Saved entries:
- - -
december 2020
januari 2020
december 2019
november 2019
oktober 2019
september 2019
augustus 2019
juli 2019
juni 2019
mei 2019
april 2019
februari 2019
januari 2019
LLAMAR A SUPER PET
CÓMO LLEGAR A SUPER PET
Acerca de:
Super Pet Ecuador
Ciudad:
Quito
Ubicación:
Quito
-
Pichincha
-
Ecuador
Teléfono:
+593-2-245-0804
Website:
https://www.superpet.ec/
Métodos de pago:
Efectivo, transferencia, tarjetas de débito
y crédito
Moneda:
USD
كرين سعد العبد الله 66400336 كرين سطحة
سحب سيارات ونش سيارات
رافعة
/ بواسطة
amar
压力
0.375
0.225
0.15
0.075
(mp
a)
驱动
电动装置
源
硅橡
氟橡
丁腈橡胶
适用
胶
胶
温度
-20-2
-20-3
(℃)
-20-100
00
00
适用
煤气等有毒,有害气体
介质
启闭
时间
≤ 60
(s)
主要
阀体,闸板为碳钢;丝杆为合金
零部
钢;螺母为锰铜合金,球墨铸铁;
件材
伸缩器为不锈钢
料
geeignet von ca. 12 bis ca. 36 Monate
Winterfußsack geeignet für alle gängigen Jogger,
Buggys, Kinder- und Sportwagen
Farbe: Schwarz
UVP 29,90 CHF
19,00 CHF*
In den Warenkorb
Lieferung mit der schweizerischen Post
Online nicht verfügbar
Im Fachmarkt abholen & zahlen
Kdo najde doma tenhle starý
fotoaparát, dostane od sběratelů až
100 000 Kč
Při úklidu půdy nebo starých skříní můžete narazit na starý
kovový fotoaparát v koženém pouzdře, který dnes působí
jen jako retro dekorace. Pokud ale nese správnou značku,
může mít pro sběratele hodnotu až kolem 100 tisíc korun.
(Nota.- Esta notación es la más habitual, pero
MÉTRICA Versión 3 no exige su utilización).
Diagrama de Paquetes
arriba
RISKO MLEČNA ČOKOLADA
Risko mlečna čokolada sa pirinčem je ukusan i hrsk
- - -
Repeat the whole of the data above exactly, keeping every word.

december 2020
januari 2020
december 2019
november 2019
oktober 2019
september 2019
augustus 2019
juli 2019
juni 2019
mei 2019
april 2019
februari 2019
januari 2019
LLAMAR A SUPER PET
CÓMO LLEGAR A SUPER PET
Acerca de:
Super Pet Ecuador
Ciudad:
Quito
Ubicación:
Quito
-
Pichincha
-
Ecuador
Teléfono:
+593-2-245-0804
Website:
https://www.superpet.ec/
Métodos de pago:
Efectivo, transferencia, tarjetas de débito
y crédito
Moneda:
USD
كرين سعد العبد الله 66400336 كرين سطحة
سحب سيارات ونش سيارات
رافعة
/ بواسطة
amar
压力
0.375
0.225
0.15
0.075
(mp
a)
驱动
电动装置
源
硅橡
氟橡
丁腈橡胶
适用
胶
胶
温度
-20-2
-20-3
(℃)
-20-100
00
00
适用
煤气等有毒,有害气体
介质
启闭
时间
≤ 60
(s)
主要
阀体,闸板为碳钢;丝杆为合金
零部
钢;螺母为锰铜合金,球墨铸铁;
件材
伸缩器为不锈钢
料
geeignet von ca. 12 bis ca. 36 Monate
Winterfußsack geeignet für alle gängigen Jogger,
Buggys, Kinder- und Sportwagen
Farbe: Schwarz
UVP 29,90 CHF
19,00 CHF*
In den Warenkorb
Lieferung mit der schweizerischen Post
Online nicht verfügbar
Im Fachmarkt abholen & zahlen
Kdo najde doma tenhle starý
fotoaparát, dostane od sběratelů až
100 000 Kč
Při úklidu půdy nebo starých skříní můžete narazit na starý
kovový fotoaparát v koženém pouzdře, který dnes působí
jen jako retro dekorace. Pokud ale nese správnou značku,
může mít pro sběratele hodnotu až kolem 100 tisíc korun.
(Nota.- Esta notación es la más habitual, pero
MÉTRICA Versión 3 no exige su utilización).
Diagrama de Paquetes
arriba
RISKO MLEČNA ČOKOLADA
Risko mlečna čokolada sa pirinčem je ukusan i hrsk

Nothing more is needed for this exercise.